Given a signed graph, the bad triangle transversal (BTT) problem asks to find the smallest number of edges that need to be removed such that the remaining graph does not have a triangle with exactly one negative edge (a bad triangle). We propose novel 2-approximations for this problem, which are much simpler and faster than a folklore adaptation of the 2-approximation by Krivelevich for finding a minimum triangle transversal in unsigned graphs. One of our algorithms also works for weighted BTT and for approximately optimal feasible solutions to the bad triangle cover LP. Using a recent result on approximating the bad triangle cover LP, we obtain a $(2+ε)$ approximation in time almost equal to the time needed to find a maximal set of edge-disjoint bad triangles (which would give a standard 3-approximation). Additionally, several inapproximability results are provided. For complete signed graphs, we show that BTT is NP-hard to approximate with factor better than $\frac{2137}{2136}$. Our reduction also implies the same hardness result for related problems such as correlation clustering (cluster editing), cluster deletion and the min. strong triadic closure problem. On complete signed graphs, BTT is closely related to correlation clustering. We show that the correlation clustering optimum is at most $3/2$ times the BTT optimum, by describing a pivot procedure that transforms BTT solutions into clusters. This improves a result by Veldt, which states that their ratio is at most two.

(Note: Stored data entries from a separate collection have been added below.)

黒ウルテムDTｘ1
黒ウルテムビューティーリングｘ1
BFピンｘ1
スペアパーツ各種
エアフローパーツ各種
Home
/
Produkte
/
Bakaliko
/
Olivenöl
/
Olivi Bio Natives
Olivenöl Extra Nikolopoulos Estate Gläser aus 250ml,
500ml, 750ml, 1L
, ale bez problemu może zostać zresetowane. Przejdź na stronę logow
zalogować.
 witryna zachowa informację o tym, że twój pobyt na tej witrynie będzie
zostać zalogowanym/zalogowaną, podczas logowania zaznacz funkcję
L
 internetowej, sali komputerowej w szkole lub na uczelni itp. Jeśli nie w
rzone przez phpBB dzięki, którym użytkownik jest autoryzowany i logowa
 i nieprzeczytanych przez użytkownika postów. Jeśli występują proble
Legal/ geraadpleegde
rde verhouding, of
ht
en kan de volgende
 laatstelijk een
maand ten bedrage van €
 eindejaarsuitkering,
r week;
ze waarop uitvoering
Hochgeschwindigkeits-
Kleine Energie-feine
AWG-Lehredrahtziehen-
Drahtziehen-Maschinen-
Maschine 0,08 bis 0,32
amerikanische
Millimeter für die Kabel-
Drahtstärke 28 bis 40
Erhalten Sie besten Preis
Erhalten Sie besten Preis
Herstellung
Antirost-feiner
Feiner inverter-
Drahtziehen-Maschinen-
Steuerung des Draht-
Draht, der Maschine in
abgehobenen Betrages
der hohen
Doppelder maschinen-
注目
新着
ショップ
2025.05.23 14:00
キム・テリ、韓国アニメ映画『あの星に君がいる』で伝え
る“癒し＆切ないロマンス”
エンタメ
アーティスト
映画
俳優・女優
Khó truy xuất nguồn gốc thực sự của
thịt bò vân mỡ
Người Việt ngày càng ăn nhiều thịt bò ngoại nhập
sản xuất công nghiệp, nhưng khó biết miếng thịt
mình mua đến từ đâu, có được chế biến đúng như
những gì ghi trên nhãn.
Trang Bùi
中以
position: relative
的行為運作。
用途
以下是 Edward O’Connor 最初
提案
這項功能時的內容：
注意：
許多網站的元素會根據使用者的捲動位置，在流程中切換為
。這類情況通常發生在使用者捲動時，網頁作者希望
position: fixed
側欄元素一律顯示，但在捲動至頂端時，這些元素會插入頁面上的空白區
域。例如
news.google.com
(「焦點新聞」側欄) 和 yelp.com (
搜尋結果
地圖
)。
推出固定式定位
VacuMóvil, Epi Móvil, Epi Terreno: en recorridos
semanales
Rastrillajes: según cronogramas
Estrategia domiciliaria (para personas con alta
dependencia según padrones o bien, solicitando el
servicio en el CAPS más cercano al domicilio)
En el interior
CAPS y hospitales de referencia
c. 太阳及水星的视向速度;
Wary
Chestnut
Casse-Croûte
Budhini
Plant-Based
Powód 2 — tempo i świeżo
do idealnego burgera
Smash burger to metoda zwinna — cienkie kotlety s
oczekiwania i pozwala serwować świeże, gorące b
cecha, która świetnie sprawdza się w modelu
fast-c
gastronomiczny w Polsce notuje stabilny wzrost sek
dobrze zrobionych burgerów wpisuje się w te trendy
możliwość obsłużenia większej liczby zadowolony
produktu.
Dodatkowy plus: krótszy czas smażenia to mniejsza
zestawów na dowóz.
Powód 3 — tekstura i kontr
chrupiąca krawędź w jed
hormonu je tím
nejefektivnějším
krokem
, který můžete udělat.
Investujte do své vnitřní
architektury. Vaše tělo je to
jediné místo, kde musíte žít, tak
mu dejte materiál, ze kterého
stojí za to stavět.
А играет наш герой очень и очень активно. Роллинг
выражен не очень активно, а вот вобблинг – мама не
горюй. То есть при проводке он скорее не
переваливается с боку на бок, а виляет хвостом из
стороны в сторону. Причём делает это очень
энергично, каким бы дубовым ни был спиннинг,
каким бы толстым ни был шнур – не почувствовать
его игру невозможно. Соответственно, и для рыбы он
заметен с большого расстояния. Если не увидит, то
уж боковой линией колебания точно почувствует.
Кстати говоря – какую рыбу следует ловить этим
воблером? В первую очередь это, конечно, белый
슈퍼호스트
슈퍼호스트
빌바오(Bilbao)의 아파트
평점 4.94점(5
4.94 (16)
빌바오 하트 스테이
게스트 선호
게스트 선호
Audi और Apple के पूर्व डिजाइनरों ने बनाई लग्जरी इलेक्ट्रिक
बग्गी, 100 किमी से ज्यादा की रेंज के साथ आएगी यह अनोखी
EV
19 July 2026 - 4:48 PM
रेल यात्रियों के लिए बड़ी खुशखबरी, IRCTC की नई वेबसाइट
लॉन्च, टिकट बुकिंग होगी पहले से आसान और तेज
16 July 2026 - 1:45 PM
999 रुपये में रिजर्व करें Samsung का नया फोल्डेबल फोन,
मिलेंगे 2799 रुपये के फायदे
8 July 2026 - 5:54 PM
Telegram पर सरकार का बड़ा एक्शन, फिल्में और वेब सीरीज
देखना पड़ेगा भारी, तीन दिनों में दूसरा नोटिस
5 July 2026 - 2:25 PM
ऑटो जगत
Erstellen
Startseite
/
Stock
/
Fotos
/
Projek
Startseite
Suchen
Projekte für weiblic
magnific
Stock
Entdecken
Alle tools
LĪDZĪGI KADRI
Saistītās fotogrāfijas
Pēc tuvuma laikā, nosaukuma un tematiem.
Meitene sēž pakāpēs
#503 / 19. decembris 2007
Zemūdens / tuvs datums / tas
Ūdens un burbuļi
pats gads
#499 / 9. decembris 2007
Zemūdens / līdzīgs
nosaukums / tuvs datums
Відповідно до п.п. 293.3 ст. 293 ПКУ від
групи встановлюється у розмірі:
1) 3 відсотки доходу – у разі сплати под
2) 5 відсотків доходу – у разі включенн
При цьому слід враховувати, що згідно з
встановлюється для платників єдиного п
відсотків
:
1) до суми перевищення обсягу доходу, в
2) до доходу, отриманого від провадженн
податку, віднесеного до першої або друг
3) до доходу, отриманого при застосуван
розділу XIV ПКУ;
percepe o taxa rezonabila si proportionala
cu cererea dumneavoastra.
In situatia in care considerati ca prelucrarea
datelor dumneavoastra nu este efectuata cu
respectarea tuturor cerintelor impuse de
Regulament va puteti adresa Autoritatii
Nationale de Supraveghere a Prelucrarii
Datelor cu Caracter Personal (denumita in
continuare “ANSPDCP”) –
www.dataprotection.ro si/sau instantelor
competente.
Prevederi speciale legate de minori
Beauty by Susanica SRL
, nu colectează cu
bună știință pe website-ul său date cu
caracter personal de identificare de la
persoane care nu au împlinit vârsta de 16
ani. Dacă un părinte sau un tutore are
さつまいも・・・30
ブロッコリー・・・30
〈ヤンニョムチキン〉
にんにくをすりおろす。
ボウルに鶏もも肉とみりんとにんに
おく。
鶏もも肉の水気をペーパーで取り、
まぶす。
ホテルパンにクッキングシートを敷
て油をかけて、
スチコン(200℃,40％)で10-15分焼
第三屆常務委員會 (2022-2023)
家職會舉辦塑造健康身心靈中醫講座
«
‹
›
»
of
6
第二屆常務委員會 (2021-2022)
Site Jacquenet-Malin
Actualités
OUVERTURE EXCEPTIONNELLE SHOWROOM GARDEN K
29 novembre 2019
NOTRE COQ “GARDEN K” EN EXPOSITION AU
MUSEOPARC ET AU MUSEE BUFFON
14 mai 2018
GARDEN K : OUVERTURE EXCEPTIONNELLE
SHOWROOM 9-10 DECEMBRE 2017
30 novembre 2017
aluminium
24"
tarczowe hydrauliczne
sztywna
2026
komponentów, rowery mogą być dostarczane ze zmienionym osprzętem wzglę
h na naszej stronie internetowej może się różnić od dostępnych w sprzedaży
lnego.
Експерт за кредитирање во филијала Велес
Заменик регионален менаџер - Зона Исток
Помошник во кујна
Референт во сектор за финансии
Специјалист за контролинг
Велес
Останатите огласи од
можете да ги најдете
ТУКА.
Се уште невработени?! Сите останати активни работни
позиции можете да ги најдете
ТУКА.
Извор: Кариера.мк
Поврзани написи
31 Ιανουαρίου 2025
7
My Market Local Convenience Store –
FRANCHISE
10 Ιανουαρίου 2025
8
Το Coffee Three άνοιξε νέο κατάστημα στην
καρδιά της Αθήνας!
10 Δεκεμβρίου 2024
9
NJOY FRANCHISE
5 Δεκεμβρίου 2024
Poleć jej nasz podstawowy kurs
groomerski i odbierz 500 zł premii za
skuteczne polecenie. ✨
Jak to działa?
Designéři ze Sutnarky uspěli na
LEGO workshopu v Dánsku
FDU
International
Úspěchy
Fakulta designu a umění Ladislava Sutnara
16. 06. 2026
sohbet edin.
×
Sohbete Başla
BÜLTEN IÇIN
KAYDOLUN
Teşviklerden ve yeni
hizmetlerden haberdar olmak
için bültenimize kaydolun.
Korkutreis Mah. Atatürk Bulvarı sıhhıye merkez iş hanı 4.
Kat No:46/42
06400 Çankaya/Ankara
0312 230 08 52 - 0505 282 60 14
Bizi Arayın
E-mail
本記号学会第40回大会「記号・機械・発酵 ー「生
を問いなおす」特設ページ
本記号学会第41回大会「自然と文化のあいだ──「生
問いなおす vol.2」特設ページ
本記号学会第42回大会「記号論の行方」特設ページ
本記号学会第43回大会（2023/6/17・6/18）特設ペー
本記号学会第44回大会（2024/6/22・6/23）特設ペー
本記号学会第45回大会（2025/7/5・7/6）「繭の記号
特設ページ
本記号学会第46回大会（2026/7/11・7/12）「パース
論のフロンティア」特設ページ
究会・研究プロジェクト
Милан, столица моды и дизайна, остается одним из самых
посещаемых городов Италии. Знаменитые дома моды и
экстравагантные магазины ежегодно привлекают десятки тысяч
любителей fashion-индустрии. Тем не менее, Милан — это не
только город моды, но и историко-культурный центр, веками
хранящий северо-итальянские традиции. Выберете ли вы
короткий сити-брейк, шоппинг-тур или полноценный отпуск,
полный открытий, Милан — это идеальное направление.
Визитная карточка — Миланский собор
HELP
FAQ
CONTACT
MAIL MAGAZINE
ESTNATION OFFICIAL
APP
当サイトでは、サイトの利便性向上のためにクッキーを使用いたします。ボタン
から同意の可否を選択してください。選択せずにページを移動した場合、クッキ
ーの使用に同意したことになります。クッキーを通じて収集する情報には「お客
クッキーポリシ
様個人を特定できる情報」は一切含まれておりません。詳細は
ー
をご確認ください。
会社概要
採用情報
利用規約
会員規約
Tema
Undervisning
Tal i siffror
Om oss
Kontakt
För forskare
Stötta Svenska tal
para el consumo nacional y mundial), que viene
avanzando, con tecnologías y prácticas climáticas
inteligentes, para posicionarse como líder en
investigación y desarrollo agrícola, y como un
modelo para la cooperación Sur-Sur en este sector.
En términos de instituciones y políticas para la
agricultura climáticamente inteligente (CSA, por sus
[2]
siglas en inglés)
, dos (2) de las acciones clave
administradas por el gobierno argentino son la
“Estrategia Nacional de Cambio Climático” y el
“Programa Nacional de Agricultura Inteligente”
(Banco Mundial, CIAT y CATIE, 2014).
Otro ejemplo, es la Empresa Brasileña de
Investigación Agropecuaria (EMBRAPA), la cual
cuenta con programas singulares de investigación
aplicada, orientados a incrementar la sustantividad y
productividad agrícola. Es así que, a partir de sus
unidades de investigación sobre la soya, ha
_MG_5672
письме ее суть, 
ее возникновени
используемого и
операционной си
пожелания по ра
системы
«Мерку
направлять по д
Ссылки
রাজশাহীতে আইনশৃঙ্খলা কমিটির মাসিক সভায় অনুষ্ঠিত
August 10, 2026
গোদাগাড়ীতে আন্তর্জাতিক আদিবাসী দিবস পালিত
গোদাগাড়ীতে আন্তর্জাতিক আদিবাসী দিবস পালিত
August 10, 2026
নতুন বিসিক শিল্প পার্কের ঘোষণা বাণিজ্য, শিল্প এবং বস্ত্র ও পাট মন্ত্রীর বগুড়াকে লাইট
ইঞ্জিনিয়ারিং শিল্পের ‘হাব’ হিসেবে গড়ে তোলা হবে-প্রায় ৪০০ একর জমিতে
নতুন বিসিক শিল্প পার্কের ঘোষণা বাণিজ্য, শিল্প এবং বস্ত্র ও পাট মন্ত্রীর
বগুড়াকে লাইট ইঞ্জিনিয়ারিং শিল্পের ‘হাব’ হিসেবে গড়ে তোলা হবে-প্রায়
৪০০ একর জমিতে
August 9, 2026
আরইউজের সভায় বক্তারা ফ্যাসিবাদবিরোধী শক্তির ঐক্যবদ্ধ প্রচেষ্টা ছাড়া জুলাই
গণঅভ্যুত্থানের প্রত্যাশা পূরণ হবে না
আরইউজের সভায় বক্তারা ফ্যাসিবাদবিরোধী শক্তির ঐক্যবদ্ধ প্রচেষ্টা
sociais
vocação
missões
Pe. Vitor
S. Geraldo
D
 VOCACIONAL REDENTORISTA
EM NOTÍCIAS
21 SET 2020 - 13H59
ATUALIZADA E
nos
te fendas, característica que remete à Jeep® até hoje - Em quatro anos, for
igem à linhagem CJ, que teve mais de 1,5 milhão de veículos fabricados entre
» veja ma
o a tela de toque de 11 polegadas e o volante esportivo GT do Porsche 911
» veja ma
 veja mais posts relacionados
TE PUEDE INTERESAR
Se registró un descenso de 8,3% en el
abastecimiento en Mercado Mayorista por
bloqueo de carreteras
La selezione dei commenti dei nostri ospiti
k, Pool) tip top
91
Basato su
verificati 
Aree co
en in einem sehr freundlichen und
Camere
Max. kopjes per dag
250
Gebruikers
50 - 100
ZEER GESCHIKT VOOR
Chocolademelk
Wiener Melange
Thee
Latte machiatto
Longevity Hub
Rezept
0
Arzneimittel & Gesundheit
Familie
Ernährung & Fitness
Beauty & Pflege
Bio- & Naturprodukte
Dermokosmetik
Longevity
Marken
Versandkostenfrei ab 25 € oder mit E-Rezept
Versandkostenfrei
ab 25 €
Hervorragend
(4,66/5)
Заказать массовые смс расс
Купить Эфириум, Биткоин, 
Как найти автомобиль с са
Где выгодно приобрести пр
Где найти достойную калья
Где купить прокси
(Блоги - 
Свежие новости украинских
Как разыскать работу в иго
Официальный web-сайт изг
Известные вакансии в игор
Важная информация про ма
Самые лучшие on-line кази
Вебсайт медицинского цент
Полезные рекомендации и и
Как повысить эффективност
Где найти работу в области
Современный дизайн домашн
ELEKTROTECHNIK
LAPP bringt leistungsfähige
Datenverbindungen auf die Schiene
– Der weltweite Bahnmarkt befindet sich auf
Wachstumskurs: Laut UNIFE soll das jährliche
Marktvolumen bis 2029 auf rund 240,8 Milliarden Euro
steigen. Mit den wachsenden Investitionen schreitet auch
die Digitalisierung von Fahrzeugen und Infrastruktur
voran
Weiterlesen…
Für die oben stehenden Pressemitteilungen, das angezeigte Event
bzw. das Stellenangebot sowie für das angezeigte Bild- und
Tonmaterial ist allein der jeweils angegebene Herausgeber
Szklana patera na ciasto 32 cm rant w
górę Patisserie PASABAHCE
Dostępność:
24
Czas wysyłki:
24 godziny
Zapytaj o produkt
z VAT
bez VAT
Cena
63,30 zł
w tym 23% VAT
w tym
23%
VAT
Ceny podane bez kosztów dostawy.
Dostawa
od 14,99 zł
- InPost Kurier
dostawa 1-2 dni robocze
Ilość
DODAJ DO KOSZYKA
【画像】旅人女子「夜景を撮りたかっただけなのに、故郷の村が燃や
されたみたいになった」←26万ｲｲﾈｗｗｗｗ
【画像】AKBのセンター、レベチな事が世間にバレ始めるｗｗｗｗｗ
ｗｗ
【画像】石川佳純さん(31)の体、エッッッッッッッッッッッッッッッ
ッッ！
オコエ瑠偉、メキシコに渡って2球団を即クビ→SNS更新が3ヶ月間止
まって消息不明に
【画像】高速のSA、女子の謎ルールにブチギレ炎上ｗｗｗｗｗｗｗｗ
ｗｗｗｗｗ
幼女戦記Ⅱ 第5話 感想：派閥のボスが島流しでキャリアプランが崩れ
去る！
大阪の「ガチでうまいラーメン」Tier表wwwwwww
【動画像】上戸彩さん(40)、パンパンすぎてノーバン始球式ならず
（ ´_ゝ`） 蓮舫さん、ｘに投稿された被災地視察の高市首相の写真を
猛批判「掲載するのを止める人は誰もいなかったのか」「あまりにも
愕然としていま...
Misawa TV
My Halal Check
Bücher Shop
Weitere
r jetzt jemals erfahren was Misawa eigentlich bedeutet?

翻译：给定一个带符号图，坏三角形横贯集（BTT）问题要求找出需要移除的最小边数，使得剩余图中不存在恰好包含一条负边的三角形（即坏三角形）。我们针对该问题提出了新颖的2-近似算法，相较于Krivelevich针对无符号图中最小三角形横贯集问题的2-近似算法的经典改编版本，本文算法更为简洁高效。其中一种算法还可推广至加权BTT问题及坏三角形覆盖线性规划的近似最优可行解。借助近期关于坏三角形覆盖线性规划近似求解的研究成果，我们获得了时间复杂度几乎等同于寻找极大边不相交坏三角形集合（该方法可产生标准3-近似解）的$(2+ε)$近似算法。此外，本文还提供了若干不可近似性结果。对于完全带符号图，我们证明BTT问题在近似比优于$\frac{2137}{2136}$时具有NP困难性。该归约过程同时表明相关问题（如相关聚类、聚类编辑、聚类删除及最小强三元闭包问题）具有相同的困难性下界。在完全带符号图中，BTT问题与相关聚类密切相关。我们通过描述将BTT解转化为聚类结果的枢轴操作过程，证明相关聚类最优值至多为BTT最优值的$3/2$倍，该结果改进了Veldt提出的二者比值至多为2的结论。